**Data extract:**

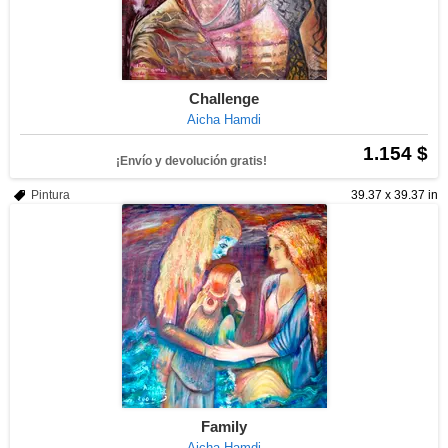
Challenge
Aicha Hamdi
1.154 $
¡Envío y devolución gratis!
Pintura
39.37 x 39.37 in
Family
Aicha Hamdi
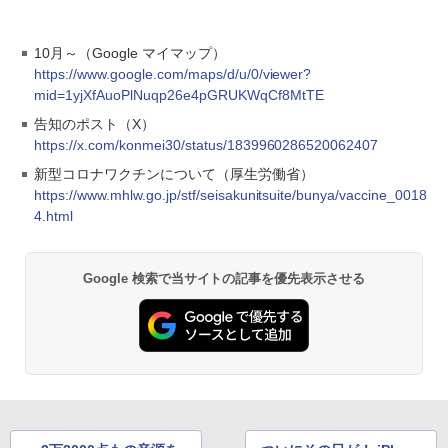
10月～（Google マイマップ）
https://www.google.com/maps/d/u/0/viewer?
mid=1yjXfAuoPlNuqp26e4pGRUKWqCf8MtTE
告知のポスト（X）
https://x.com/konmei30/status/1839960286520062407
新型コロナワクチンについて（厚生労働省）
https://www.mhlw.go.jp/stf/seisakunitsuite/bunya/vaccine_0018
4.html
Google 検索で当サイトの記事を優先表示させる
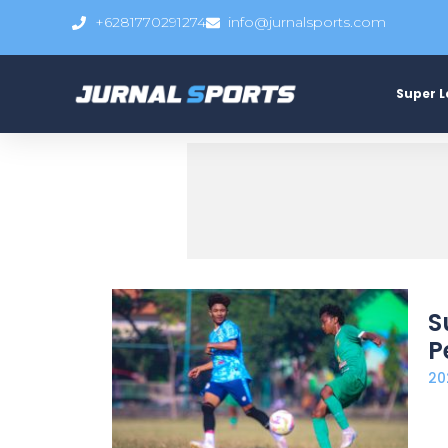
+6281770291274
info@jurnalsports.com
Super 
S
P
20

**About this task:** Transcribe the material exactly, leaving every picture out.

**Result:**
Challenge
Aicha Hamdi
1.154 $
¡Envío y devolución gratis!
Pintura
39.37 x 39.37 in
Family
Aicha Hamdi
10月～（Google マイマップ）
https://www.google.com/maps/d/u/0/viewer?
mid=1yjXfAuoPlNuqp26e4pGRUKWqCf8MtTE
告知のポスト（X）
https://x.com/konmei30/status/1839960286520062407
新型コロナワクチンについて（厚生労働省）
https://www.mhlw.go.jp/stf/seisakunitsuite/bunya/vaccine_0018
4.html
Google 検索で当サイトの記事を優先表示させる
+6281770291274
info@jurnalsports.com
Super 
S
P
20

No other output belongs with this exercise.